Client                    API              Docker              Nextflow
  │                        │                │                    │
  ├── POST pipeline-runs →│                │                    │
  │                        ├── docker exec →│                    │
  │                        │                ├── nextflow run ───→│
  │                        │                │                    │
  │                        │←── SSE stream ─┤←── log output ────┤
  │←── SSE events ─────────┤                │                    │
  │                        │                │                    │
  │                        │                │←── completion ─────┤
  │                        │←── status ─────┤                    │
  │←── {status: complete} ─┤                │                    │

Key Design Decisions

Decision Rationale
strobealign over BWA-MEM 5-8x faster alignment with comparable accuracy. Critical for development hardware.

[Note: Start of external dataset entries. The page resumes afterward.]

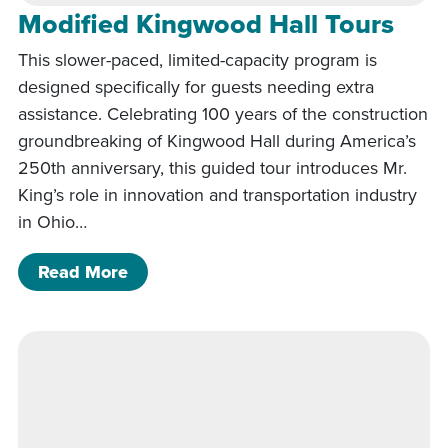
Modified Kingwood Hall Tours
This slower-paced, limited-capacity program is
designed specifically for guests needing extra
assistance. Celebrating 100 years of the construction
groundbreaking of Kingwood Hall during America’s
250th anniversary, this guided tour introduces Mr.
King’s role in innovation and transportation industry
in Ohio…
of Modified Kingwood Hall Tours
Read More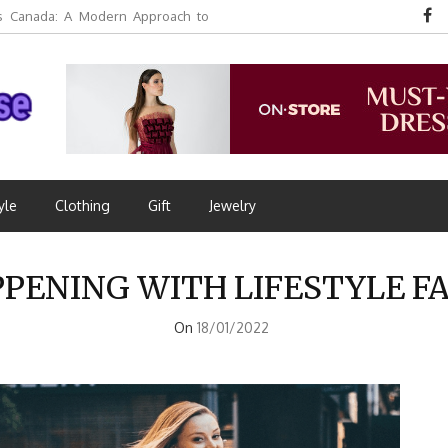
 Canada: A Modern Approach to
yle
Clothing
Gift
Jewelry
PPENING WITH LIFESTYLE F
On
18/01/2022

CRAM over BAM 30-60% storage savings. Essential when working with limited disk.
Nextflow over Snakemake Better Docker integration, resume capability, native Conda/Singularity support.
Neo4j over raw NetworkX Production-grade graph DB with Cypher, indexing, transactions. NetworkX for in-memory analysis only.
MinIO over local filesystem S3-compatible API, versioning, bucket policies. Drop-in replacement for AWS S3 in production.
No ORM (raw asyncpg) Genomic queries need fine-grained SQL control. ORM overhead not justified for this domain.
Custom agents over LangChain Domain-specific logic doesn't benefit from generic framework abstractions. Simpler debugging.
File-based LLM cache Simple, no additional infrastructure. Sufficient for development. Redis for production.
Zustand over Redux Minimal boilerplate, TypeScript-first, sufficient for dashboard state management.